If $A\in M_{5,4}$, $\operatorname{rank}A=3$ and $B\in M_{4,3}$, $\operatorname{rank}B=2$ then $AB$ must be a non-zero matrix.

Question

Answer with TRUE or FALSE and give a proper explanation.

If $A\in M_{5,4}$, $\operatorname{rank}A=3$ and $B\in M_{4,3}$, $\operatorname{rank}B=2$ then $AB$ must be a non-zero matrix.

My approach:

From the information given above we can describe $A$,$B$ and $AB$ like this:

$A:\mathbb{R}^4 \rightarrow \mathbb{R}^5$

$B:\mathbb{R}^3 \rightarrow \mathbb{R}^4$

$AB:\mathbb{R}^3 \rightarrow \mathbb{R}^5$

We know that $\operatorname{rank}A + \dim N(A)=\dim\mathbb{R}^4 \Rightarrow \dim N(A)=1$

$R(B)$,$N(A) \in \mathbb{R^4}$.

Since $\operatorname{rank}B \gt \dim N(A)$ there exists an vector $y$ such that $y\in R(B),y\notin N(A)$. So $y=Bx$ and $Ay\neq0 \Rightarrow ABx\neq 0$.

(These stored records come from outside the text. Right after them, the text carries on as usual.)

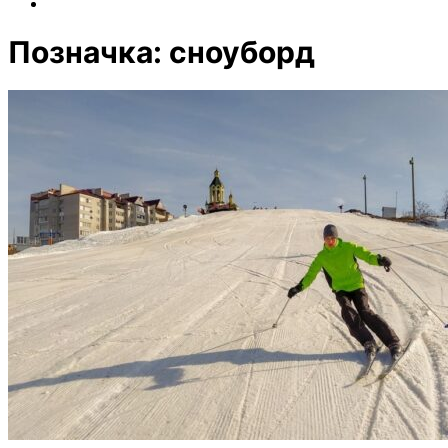
Позначка:
сноуборд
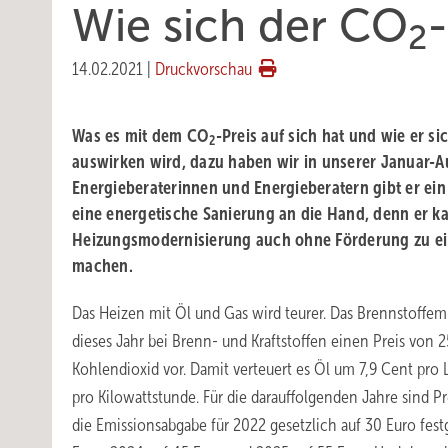
Wie sich der CO
-
2
14.02.2021
|
Druckvorschau
Was es mit dem CO
-Preis auf sich hat und wie er si
2
auswirken wird, dazu haben wir in unserer Januar-Aus
Energieberaterinnen und Energieberatern gibt er ein
eine energetische Sanierung an die Hand, denn er 
Heizungsmodernisierung auch ohne Förderung zu ein
machen.
Das Heizen mit Öl und Gas wird teurer. Das Brennstoffemi
dieses Jahr bei Brenn- und Kraftstoffen einen Preis von 
Kohlendioxid vor. Damit verteuert es Öl um 7,9 Cent pro 
pro Kilowattstunde. Für die darauffolgenden Jahre sind P
die Emissionsabgabe für 2022 gesetzlich auf 30 Euro festg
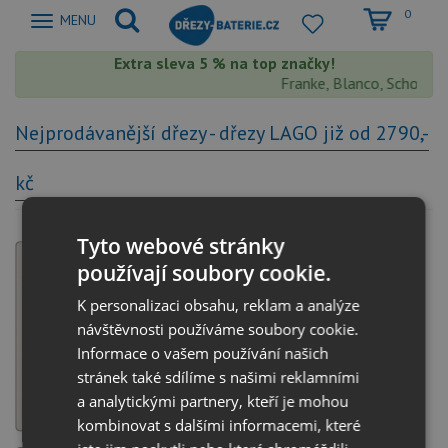
0
Zobrazit
MENU
nabidku
Extra sleva 5 % na top značky!
Franke, Blanco, Schock, A
Nejprodávanější dřezy - dřezy LAGO již od 2790,-
kč
Tyto webové stránky
používají soubory cookie.
K personalizaci obsahu, reklam a analýze
návštěvnosti používáme soubory cookie.
Informace o vašem používání našich
stránek také sdílíme s našimi reklamními
a analytickými partnery, kteří je mohou
kombinovat s dalšími informacemi, které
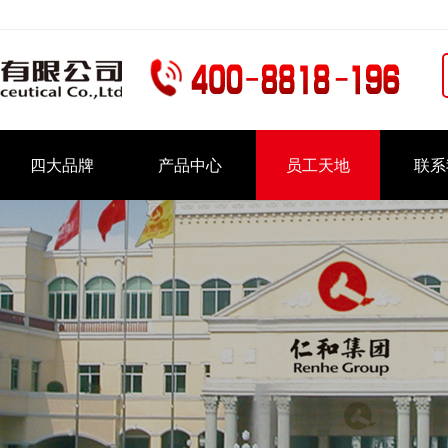
四大品牌
产品中心
员工天地
联系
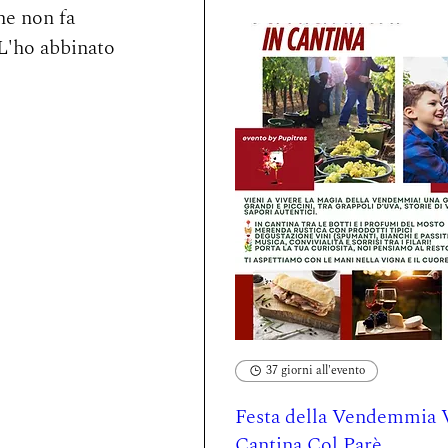
he non fa 
L'ho abbinato 
37 giorni all'evento
Festa della Vendemmia V
Cantina Col Parè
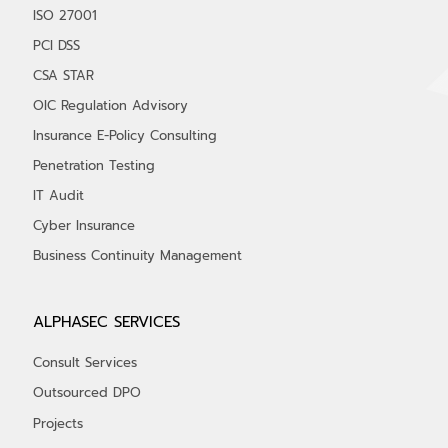
ISO 27001
PCI DSS
CSA STAR
OIC Regulation Advisory
Insurance E-Policy Consulting
Penetration Testing
IT Audit
Cyber Insurance
Business Continuity Management
ALPHASEC SERVICES
Consult Services
Outsourced DPO
Projects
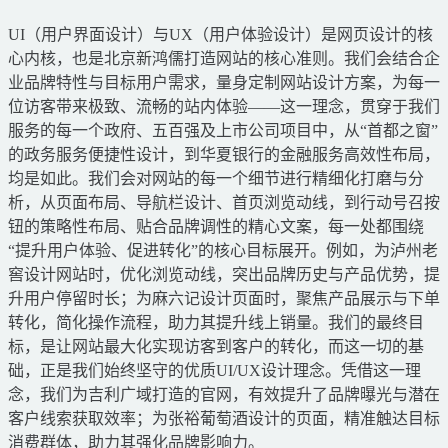
UI（用户界面设计）与UX（用户体验设计）是网页设计的核
心内核，也是北京新鸿儒打造网站的核心准则。我们会结合企
业品牌特性与目标用户需求，量身定制网站设计方案，为每一
位访客带来极致、流畅的站内体验——这一理念，贯穿于我们
服务的每一个政府、五百强及上市公司项目中，从“首都之窗”
的政务服务便捷性设计，到华夏银行的金融服务高效性布局，
均是如此。我们会对网站的每一个细节进行精细化打磨与分
析，从页面布局、导航栏设计、首页浏览动线，到行动号召按
钮的策略性布局、贴合品牌调性的精心文案，每一处都围绕
“提升用户体验、促进转化”的核心目标展开。例如，为泸州老
窖设计网站时，优化浏览动线，突出品牌历史与产品优势，提
升用户停留时长；为麻六记设计页面时，聚焦产品展示与下单
转化，简化操作流程，助力其提升线上销量。我们的最终目
标，是让网站最大化实现访客到客户的转化，而这一切的基
础，正是我们始终坚守的优质UI/UX设计理念。凭借这一理
念，我们为吉利广域打造的官网，有效提升了品牌曝光与潜在
客户线索获取效率；为张裕葡萄酒设计的页面，精准触达目标
消费群体，助力其强化品牌影响力。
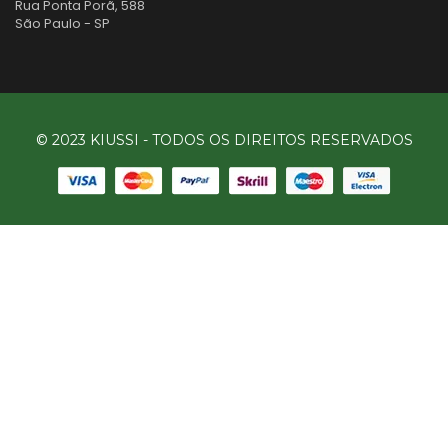
Rua Ponta Porã, 588
São Paulo - SP
© 2023 KIUSSI - TODOS OS DIREITOS RESERVADOS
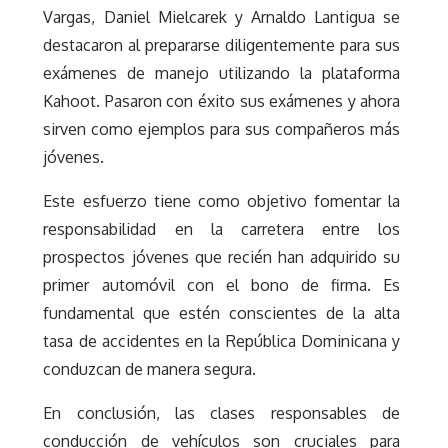
Vargas, Daniel Mielcarek y Arnaldo Lantigua se
destacaron al prepararse diligentemente para sus
exámenes de manejo utilizando la plataforma
Kahoot. Pasaron con éxito sus exámenes y ahora
sirven como ejemplos para sus compañeros más
jóvenes.
Este esfuerzo tiene como objetivo fomentar la
responsabilidad en la carretera entre los
prospectos jóvenes que recién han adquirido su
primer automóvil con el bono de firma. Es
fundamental que estén conscientes de la alta
tasa de accidentes en la República Dominicana y
conduzcan de manera segura.
En conclusión, las clases responsables de
conducción de vehículos son cruciales para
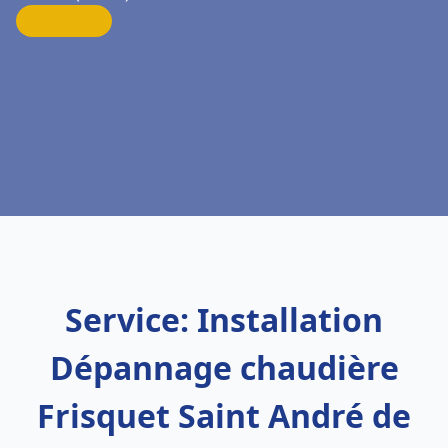
Service: Installation
Dépannage chaudière
Frisquet Saint André de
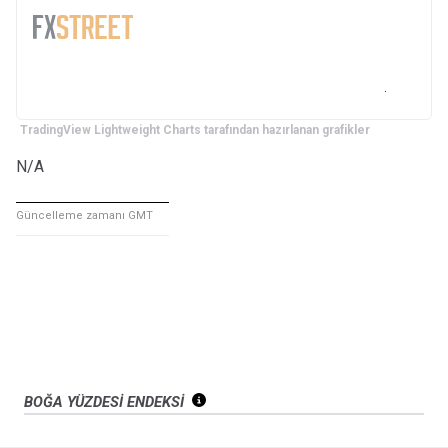
TradingView Lightweight Charts tarafından hazırlanan grafikler
N/A
Güncelleme zamanı GMT
BOĞA YÜZDESİ ENDEKSİ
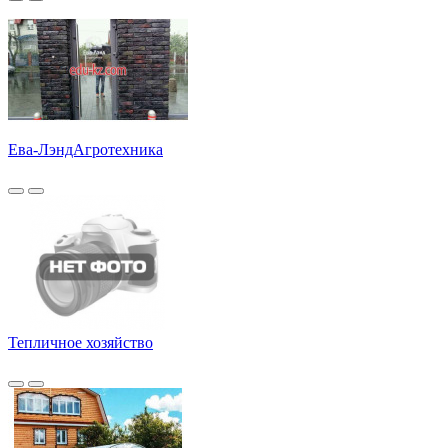
Ева-ЛэндАгротехника
Тепличное хозяйство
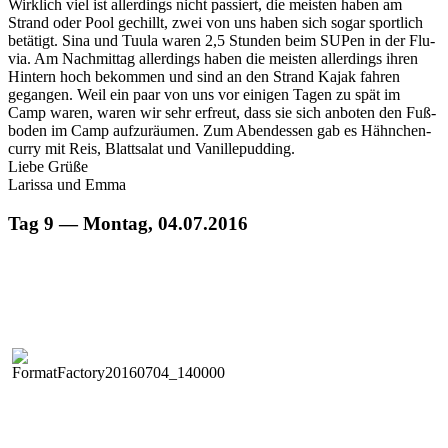
Wirk­lich viel ist allerd­ings nicht passiert, die meis­ten haben am
Strand oder Pool gechillt, zwei von uns haben sich sog­ar sportlich
betätigt. Sina und Tuu­la waren 2,5 Stun­den beim SUPen in der Flu­
via. Am Nach­mit­tag allerd­ings haben die meis­ten allerd­ings ihren
Hin­tern hoch bekom­men und sind an den Strand Kajak fahren
gegan­gen. Weil ein paar von uns vor eini­gen Tagen zu spät im
Camp waren, waren wir sehr erfreut, dass sie sich anboten den Fuß­
bo­den im Camp aufzuräu­men. Zum Aben­dessen gab es Häh­nchen­
cur­ry mit Reis, Blattsalat und Vanillepudding.
Liebe Grüße
Laris­sa und Emma
Tag 9 — Montag, 04.07.2016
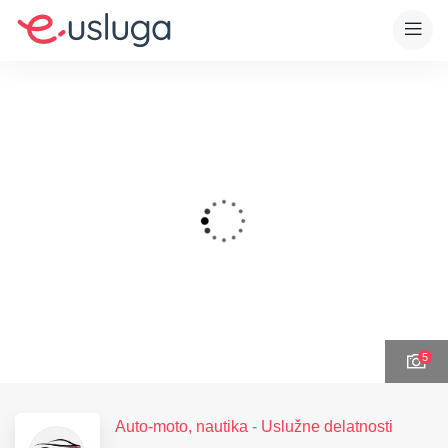
5
Auto-moto, nautika
-
Uslužne delatnosti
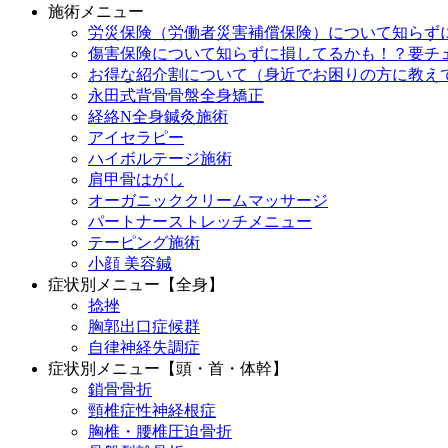
施術メニュー
労災保険（労働者災害補償保険）について知らず
傷害保険について知らずに損してるかも！？要チ
お得な紹介割について（身近でお困りの方に教え
永田式背骨骨盤全身矯正
経絡N全身鍼灸施術
アイセラピー
ハイボルテージ施術
肩甲骨はがし
オーガニッククリームマッサージ
パートナーストレッチメニュー
テーピング施術
小顔 美容鍼
症状別メニュー【全身】
捻挫
胸郭出口症候群
自律神経失調症
症状別メニュー【頭・首・体幹】
鎖骨骨折
頸椎症性神経根症
胸椎・腰椎圧迫骨折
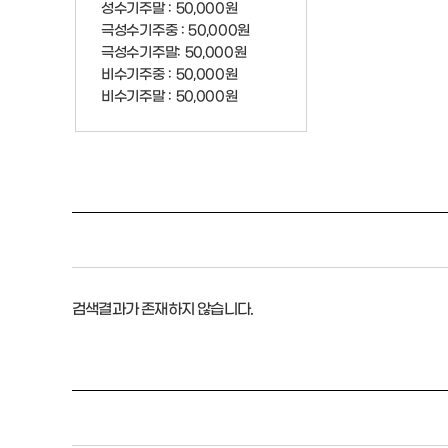
성수기주말 : 50,000원
극성수기주중 : 50,000원
극성수기주말: 50,000원
비수기주중 : 50,000원
비수기주말 : 50,000원
검색결과가 존재하지 않습니다.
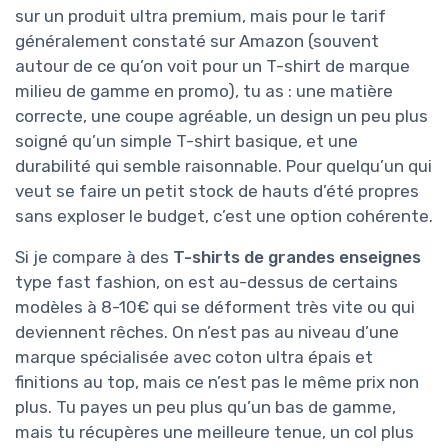
sur un produit ultra premium, mais pour le tarif
généralement constaté sur Amazon (souvent
autour de ce qu’on voit pour un T-shirt de marque
milieu de gamme en promo), tu as : une matière
correcte, une coupe agréable, un design un peu plus
soigné qu’un simple T-shirt basique, et une
durabilité qui semble raisonnable. Pour quelqu’un qui
veut se faire un petit stock de hauts d’été propres
sans exploser le budget, c’est une option cohérente.
Si je compare à des
T-shirts de grandes enseignes
type fast fashion, on est au-dessus de certains
modèles à 8-10€ qui se déforment très vite ou qui
deviennent rêches. On n’est pas au niveau d’une
marque spécialisée avec coton ultra épais et
finitions au top, mais ce n’est pas le même prix non
plus. Tu payes un peu plus qu’un bas de gamme,
mais tu récupères une meilleure tenue, un col plus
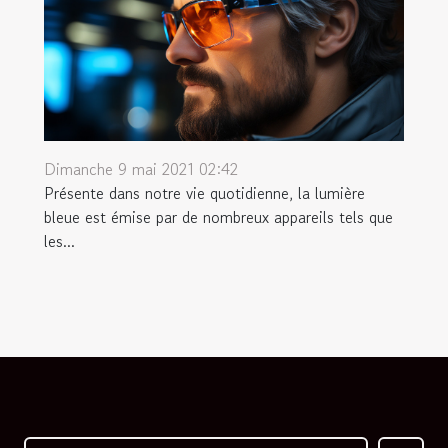
Dimanche 9 mai 2021 02:42
Présente dans notre vie quotidienne, la lumière
bleue est émise par de nombreux appareils tels que
les...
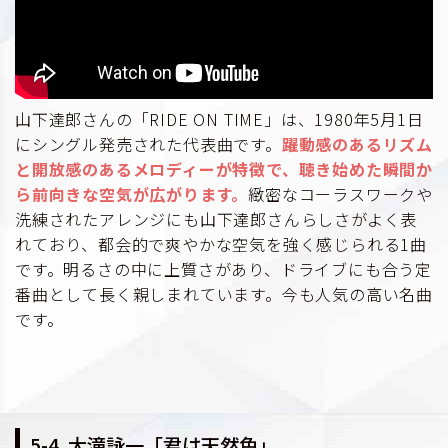
山下達郎さんの「RIDE ON TIME」は、1980年5月1日
にシングル発売された代表曲です。
躍動感のあるリズム
と開放感のあるメロディーが特徴で、聴き始めた瞬間か
ら前向きな空気が広がります。
緻密なコーラスワークや
洗練されたアレンジにも山下達郎さんらしさがよく表
れており、都会的で爽やかな空気を強く感じられる1曲
です。明るさの中に上質さがあり、ドライブにも合う定
番曲として長く親しまれています。今も人気の高い名曲
です。
5-4. 大滝詠一「君は天然色」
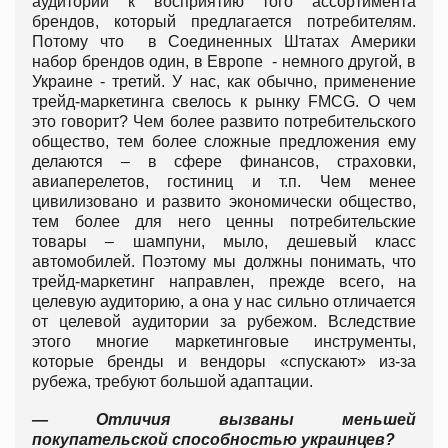
аудитории к восприятию того ассортимента
брендов, который предлагается потребителям.
Потому что в Соединенных Штатах Америки
набор брендов один, в Европе - немного другой, в
Украине - третий. У нас, как обычно, применение
трейд-маркетинга свелось к рынку FMCG. О чем
это говорит? Чем более развито потребительского
общество, тем более сложные предложения ему
делаются – в сфере финансов, страховки,
авиаперелетов, гостиниц и т.п. Чем менее
цивилизовано и развито экономически общество,
тем более для него ценны потребительские
товары – шампуни, мыло, дешевый класс
автомобилей. Поэтому мы должны понимать, что
трейд-маркетинг направлен, прежде всего, на
целевую аудиторию, а она у нас сильно отличается
от целевой аудитории за рубежом. Вследствие
этого многие маркетинговые инструменты,
которые бренды и вендоры «спускают» из-за
рубежа, требуют большой адаптации.
— Отличия вызваны меньшей
покупательской способностью украинцев?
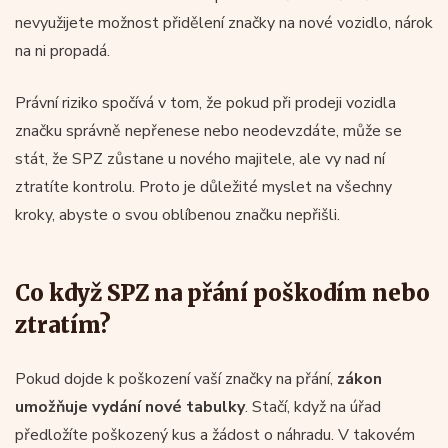
nevyužijete možnost přidělení značky na nové vozidlo, nárok
na ni propadá.
Právní riziko spočívá v tom, že pokud při prodeji vozidla
značku správně nepřenese nebo neodevzdáte, může se
stát, že SPZ zůstane u nového majitele, ale vy nad ní
ztratíte kontrolu. Proto je důležité myslet na všechny
kroky, abyste o svou oblíbenou značku nepřišli.
Co když SPZ na přání poškodím nebo
ztratím?
Pokud dojde k poškození vaší značky na přání,
zákon
umožňuje vydání nové tabulky
. Stačí, když na úřad
předložíte poškozený kus a žádost o náhradu. V takovém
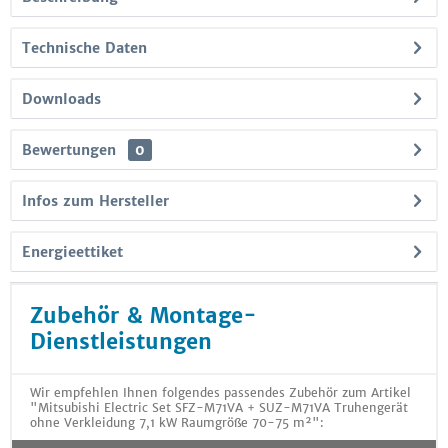
Technische Daten
Downloads
Bewertungen
0
Infos zum Hersteller
Energieettiket
Zubehör & Montage-
Dienstleistungen
Wir empfehlen Ihnen folgendes passendes Zubehör zum Artikel
"Mitsubishi Electric Set SFZ-M71VA + SUZ-M71VA Truhengerät
ohne Verkleidung 7,1 kW Raumgröße 70-75 m²":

Now I don't know if the statement is TRUE or FALSE because I've found an vector such that $AB\neq0$ but what if there exists an vector that is both in $R(B)$ and in $N(A)$? That would mean that $AB=0$ and so the answer would be FALSE, but I'm not sure does such an vector exists?

Answer 1

Since $R(B)$ has dimension $2$ and $N(A)$ has dimension $1$ (by the Rank-Nullity Theorem), it must be that $R(B)\nsubseteq N(A)$ and thus $AB\neq 0$.

Answer 2

This is a direct application of the Sylvester's rank inequality: If $A \in M_{m \times n}$, $B \in M_{n \times k}$, then $$\text{rank}(AB) \geq \text{rank}(A) + \text{rank}(B) - n.$$

In your case, you have $\text{rank}(AB) \geq 3 + 2 - 4 = 1 > 0$, so the statement is true.